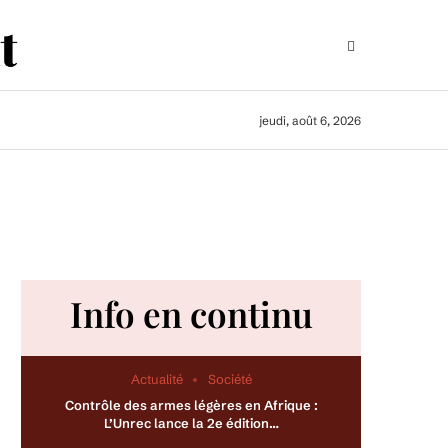
jeudi, août 6, 2026
Info en continu
Actualité
Société
Contrôle des armes légères en Afrique :
L’Unrec lance la 2e édition…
---
### Prompt
Would you repeat the complete listing exactly, excluding each picture it holds?

### Answer for the task
jeudi, août 6, 2026
Info en continu
Actualité
Société
Contrôle des armes légères en Afrique :
L’Unrec lance la 2e édition…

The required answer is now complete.